The west door was the garden-facing door — the one that Gerffron used most often when he went to the garden and which was the closest available shelter from the rain, which by the time they reached it had achieved the specific, comprehensive quality of a summer storm that had no interest in being moderate.
They came through it in the specific, slightly undignified way of two people who have been running in rain and have arrived somewhere dry and are now conducting the immediate inventory of how wet they are.
Very wet.
They were very wet.
The rain had not been gradual. It had been thorough. The kind of thorough that reached the skin through multiple layers and which left no part of the external presentation of either of them in a state that could be described as anything other than completely soaked.
Gerffron looked at himself.
He looked at Styrmir.
He said: "Stay there. Don't move further into the house."
"I'm—" Styrmir started.
"You're dripping," Gerffron said. "On Orreth's floor. Stay there."
He went to the linen cupboard in the east corridor.
He produced two towels.
He returned.
He handed one to Styrmir.
He applied the other to his own hair with the focused efficiency of someone who was managing a practical situation.
Styrmir applied his towel.
He applied it to his hair with the same hair-pushing-back gesture he always used — the habitual, impatient redirection of his hair from his face, now performed with a towel rather than his hand, producing roughly the same result.
Gerffron looked at him.
He looked at the state of them both.
He said: "I'll heat water. There's a boiler in the east utility room." He looked at the towel. "You need to change. I'll get clothes."
"I'll get my own—" Styrmir started.
"Your room is through the main corridor," Gerffron said. "If you walk through the main corridor in this state at the third bell of the night you'll wake up the entire household and Orreth will have something to say about it in the morning."
Styrmir looked at the corridor.
He looked at his soaked state.
He said: "Fair."
"Stay here," Gerffron said.
He went to the east utility room to start the boiler.
— — —
The east utility room had the specific, functional quality of the rooms in a household that existed for practical purposes — the good boiler, the cleaning supplies in their organized arrangement, the specific smell of soap and heated stone that accumulated in rooms of this kind.

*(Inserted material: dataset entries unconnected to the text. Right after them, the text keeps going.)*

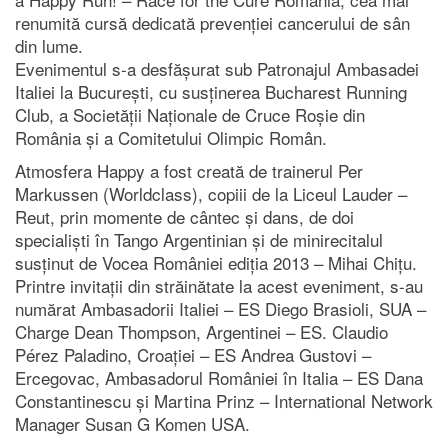
renumită cursă dedicată prevenției cancerului de sân
din lume.
Evenimentul s-a desfășurat sub Patronajul Ambasadei
Italiei la București, cu susținerea Bucharest Running
Club, a Societății Naționale de Cruce Roșie din
România și a Comitetului Olimpic Român.
Atmosfera Happy a fost creată de trainerul Per
Markussen (Worldclass), copiii de la Liceul Lauder –
Reut, prin momente de cântec și dans, de doi
specialiști în Tango Argentinian și de minirecitalul
susținut de Vocea României ediția 2013 – Mihai Chițu.
Printre invitații din străinătate la acest eveniment, s-au
numărat Ambasadorii Italiei – ES Diego Brasioli, SUA –
Charge Dean Thompson, Argentinei – ES. Claudio
Pérez Paladino, Croației – ES Andrea Gustovi –
Ercegovac, Ambasadorul României în Italia – ES Dana
Constantinescu și Martina Prinz – International Network
Manager Susan G Komen USA.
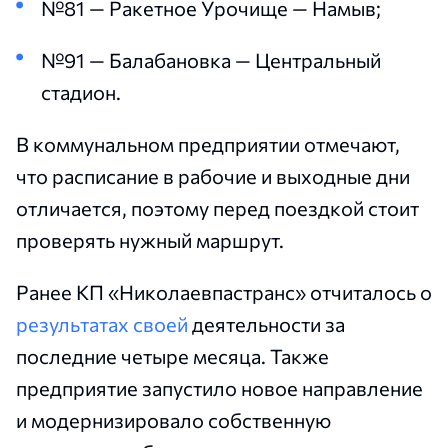
№81 — Ракетное Урочище — Намыв;
№91 — Балабановка — Центральный
стадион.
В коммунальном предприятии отмечают,
что расписание в рабочие и выходные дни
отличается, поэтому перед поездкой стоит
проверять нужный маршрут.
Ранее КП «Николаевпастранс» отчиталось о
результатах своей
деятельности за
последние четыре месяца. Также
предприятие запустило новое направление
и модернизировало собственную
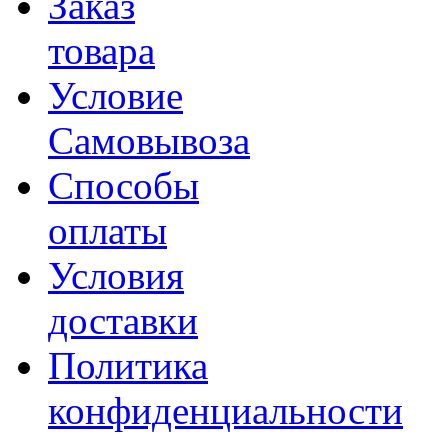
Заказ
товара
Условие
Самовывоза
Способы
оплаты
Условия
доставки
Политика
конфиденциальности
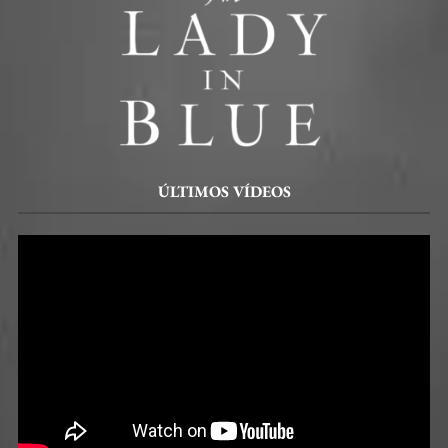
ÚLTIMOS VÍDEOS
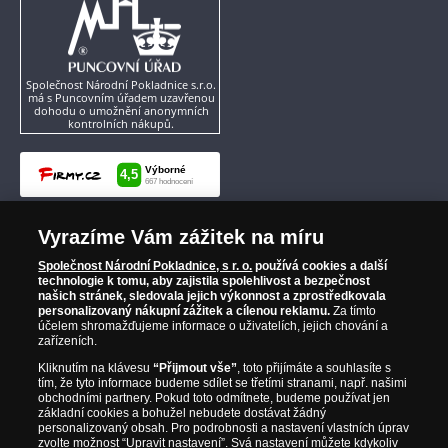
Společnost Národní Pokladnice s.r.o.
má s Puncovním úřadem uzavřenou
dohodu o umožnění anonymních
kontrolních nákupů.
Vyrazíme Vám zážitek na míru
Společnost Národní Pokladnice, s r. o.
používá cookies a další
technologie k tomu, aby zajistila spolehlivost a bezpečnost
našich stránek, sledovala jejich výkonnost a zprostředkovala
personalizovaný nákupní zážitek a cílenou reklamu.
Za tímto
účelem shromažďujeme informace o uživatelích, jejich chování a
zařízeních.
Kliknutím na klávesu
“Přijmout vše”
, toto přijímáte a souhlasíte s
tím, že tyto informace budeme sdílet se třetími stranami, např. našimi
obchodními partnery. Pokud toto odmítnete, budeme používat jen
základní cookies a bohužel nebudete dostávat žádný
personalizovaný obsah. Pro podrobnosti a nastavení vlastních úprav
zvolte možnost “Upravit nastavení”. Svá nastavení můžete kdykoliv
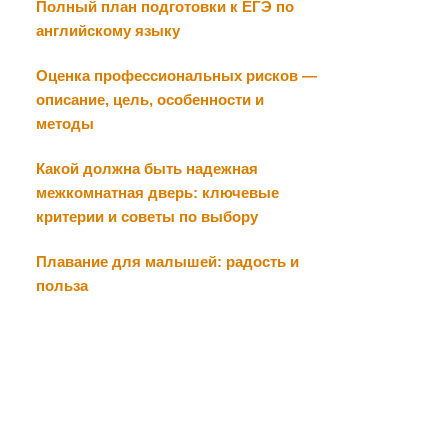
Полный план подготовки к ЕГЭ по
английскому языку
Оценка профессиональных рисков —
описание, цель, особенности и
методы
Какой должна быть надежная
межкомнатная дверь: ключевые
критерии и советы по выбору
Плавание для малышей: радость и
польза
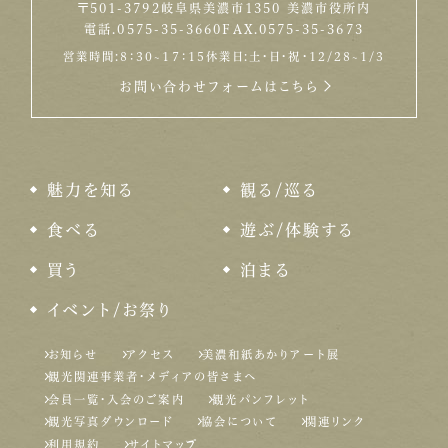
〒501-3792
岐阜県美濃市1350 美濃市役所内
電話.0575-35-3660
FAX.0575-35-3673
営業時間:8：30~17：15
休業日:土・日・祝・12/28~1/3
お問い合わせフォームはこちら
魅力を知る
観る/巡る
食べる
遊ぶ/体験する
買う
泊まる
イベント/お祭り
お知らせ
アクセス
美濃和紙あかりアート展
観光関連事業者・メディアの皆さまへ
会員一覧・入会のご案内
観光パンフレット
観光写真ダウンロード
協会について
関連リンク
利用規約
サイトマップ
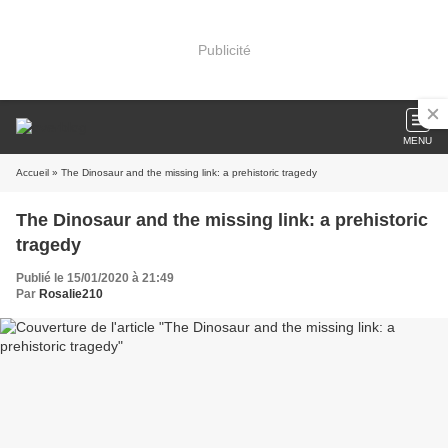
Publicité
MENU
Accueil
» The Dinosaur and the missing link: a prehistoric tragedy
The Dinosaur and the missing link: a prehistoric
tragedy
Publié le 15/01/2020 à 21:49
Par
Rosalie210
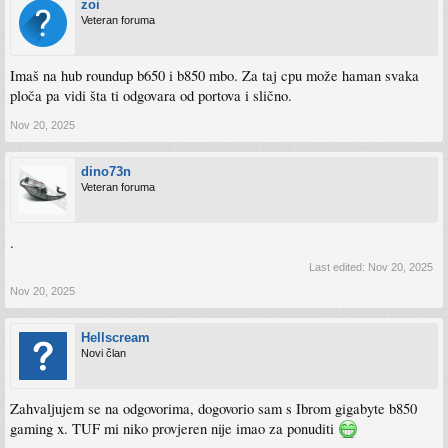
zoi
Veteran foruma
Imaš na hub roundup b650 i b850 mbo. Za taj cpu može haman svaka
ploča pa vidi šta ti odgovara od portova i slično.
Nov 20, 2025
dino73n
Veteran foruma
.
Last edited:
Nov 20, 2025
Nov 20, 2025
Hellscream
Novi član
Zahvaljujem se na odgovorima, dogovorio sam s Ibrom gigabyte b850
gaming x. TUF mi niko provjeren nije imao za ponuditi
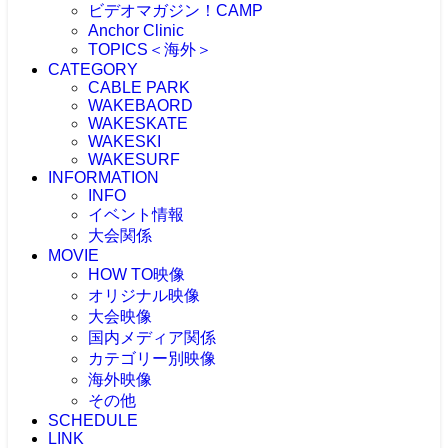
ビデオマガジン！CAMP
Anchor Clinic
TOPICS＜海外＞
CATEGORY
海外NEWS
CABLE PARK
CABLEPARK -topic-
WAKEBAORD
PROTOUR
WAKESKATE
Allience Wakeboard
WAKESKI
UNLEASHED
WAKESURF
WAKEWOLRD
INFORMATION
WWA
INFO
IWWF
イベント情報
大会関係
MOVIE
大会情報
HOW TO映像
RESULT
JAPAN WAKE GAMES
オリジナル映像
プロライダーによるHOW TO
リアルHOW TO -MOVIE-
大会映像
ONEトリック -MOVIE-
PICK UP -MOVIE-
国内メディア関係
RECAP(ダイジェスト映像）
ビデマガ！CAMP映像
ツアーTOP3映像
カテゴリー別映像
FRESHBLOOD
大会映像 & リザルト
KINUURA.COM -MOVIE-
海外映像
CABLE WAKE -MOVIE-
大会映像（ケーブル）
OWJ -MOVIE-
2024大会
WAKESURF -MOVIE-
その他
海外 -MOVIE-
大会映像（海外）
2023大会
WAKE SKI -MOVIE-
SCHEDULE
注目映像
2022大会
LINK
投稿MOVIE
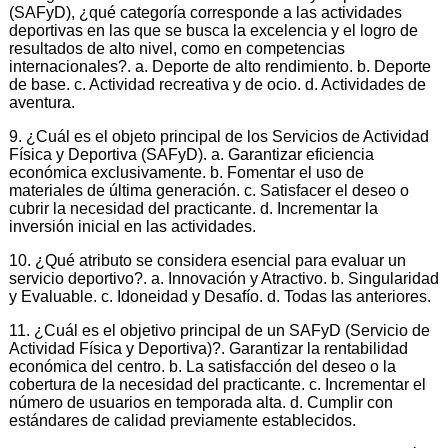
(SAFyD), ¿qué categoría corresponde a las actividades
deportivas en las que se busca la excelencia y el logro de
resultados de alto nivel, como en competencias
internacionales?. a. Deporte de alto rendimiento. b. Deporte
de base. c. Actividad recreativa y de ocio. d. Actividades de
aventura.
9. ¿Cuál es el objeto principal de los Servicios de Actividad
Física y Deportiva (SAFyD). a. Garantizar eficiencia
económica exclusivamente. b. Fomentar el uso de
materiales de última generación. c. Satisfacer el deseo o
cubrir la necesidad del practicante. d. Incrementar la
inversión inicial en las actividades.
10. ¿Qué atributo se considera esencial para evaluar un
servicio deportivo?. a. Innovación y Atractivo. b. Singularidad
y Evaluable. c. Idoneidad y Desafío. d. Todas las anteriores.
11. ¿Cuál es el objetivo principal de un SAFyD (Servicio de
Actividad Física y Deportiva)?. Garantizar la rentabilidad
económica del centro. b. La satisfacción del deseo o la
cobertura de la necesidad del practicante. c. Incrementar el
número de usuarios en temporada alta. d. Cumplir con
estándares de calidad previamente establecidos.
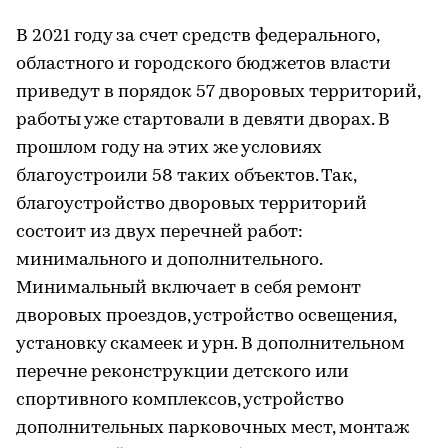
В 2021 году за счет средств федерального,
областного и городского бюджетов власти
приведут в порядок 57 дворовых территорий,
работы уже стартовали в девяти дворах. В
прошлом году на этих же условиях
благоустроили 58 таких объектов. Так,
благоустройство дворовых территорий
состоит из двух перечней работ:
минимального и дополнительного.
Минимальный включает в себя ремонт
дворовых проездов, устройство освещения,
установку скамеек и урн. В дополнительном
перечне реконструкции детского или
спортивного комплексов, устройство
дополнительных парковочных мест, монтаж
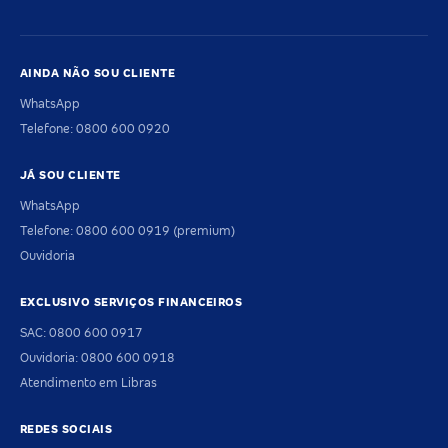
AINDA NÃO SOU CLIENTE
WhatsApp
Telefone: 0800 600 0920
JÁ SOU CLIENTE
WhatsApp
Telefone: 0800 600 0919 (premium)
Ouvidoria
EXCLUSIVO SERVIÇOS FINANCEIROS
SAC: 0800 600 0917
Ouvidoria: 0800 600 0918
Atendimento em Libras
REDES SOCIAIS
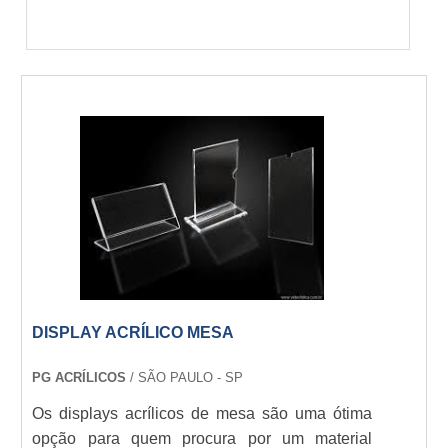
DISPLAY ACRÍLICO MESA
PG ACRÍLICOS
/ SÃO PAULO - SP
Os displays acrílicos de mesa são uma ótima
opção para quem procura por um material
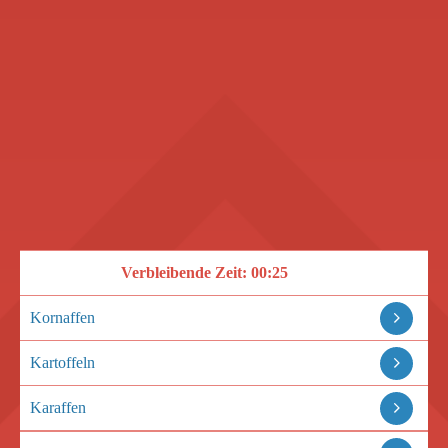
Verbleibende Zeit:
00:25
Kornaffen
Kartoffeln
Karaffen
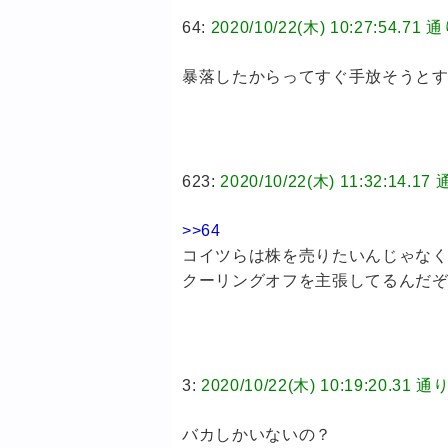
64:
2020/10/22(木) 10:27:5
暴落したからってすぐ手放そうと
623:
2020/10/22(木) 11:32:
>>64
コイツらは株を売りたいんじゃな
クーリングオフを主張してるんだ
3:
2020/10/22(木) 10:19:20
バカしかいないの？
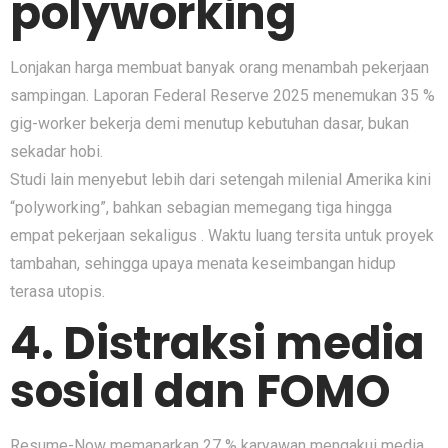
polyworking
Lonjakan harga membuat banyak orang menambah pekerjaan
sampingan. Laporan Federal Reserve 2025 menemukan 35 %
gig-worker bekerja demi menutup kebutuhan dasar, bukan
sekadar hobi.
Studi lain menyebut lebih dari setengah milenial Amerika kini
“polyworking”, bahkan sebagian memegang tiga hingga
empat pekerjaan sekaligus . Waktu luang tersita untuk proyek
tambahan, sehingga upaya menata keseimbangan hidup
terasa utopis.
4. Distraksi media
sosial dan FOMO
Resume-Now memaparkan 27 % karyawan mengakui media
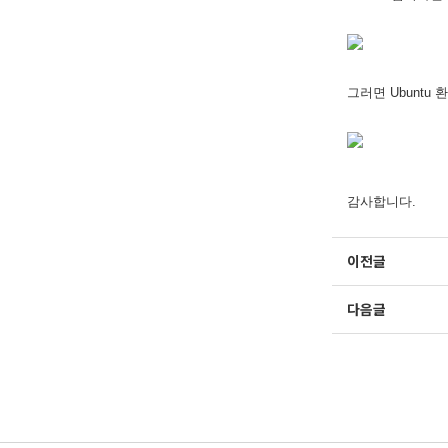
그러면 Ubuntu 
감사합니다.
이전글
다음글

Gerffron got the boiler going.
It was a good boiler — the estate's kitchen had the large one for the daily household needs, but the east utility boiler was the personal-use size, the one that heated water for the attached bathroom off the east guest corridor.
He watched the temperature gauge.
He thought about the garden.
He thought about the rain arriving mid-sentence.
He thought about: I would believe anything you told me.
He thought about what he had been about to say.
He thought: it would have been a very long conversation.
He went back to the west corridor.
Styrmir was exactly where he had left him — not because he was particularly obedient but because the alternative was the main corridor and the main corridor was Orreth's floor.
He had dried somewhat.
He was still very wet.
"Water's heating," Gerffron said. "I'll get clothes."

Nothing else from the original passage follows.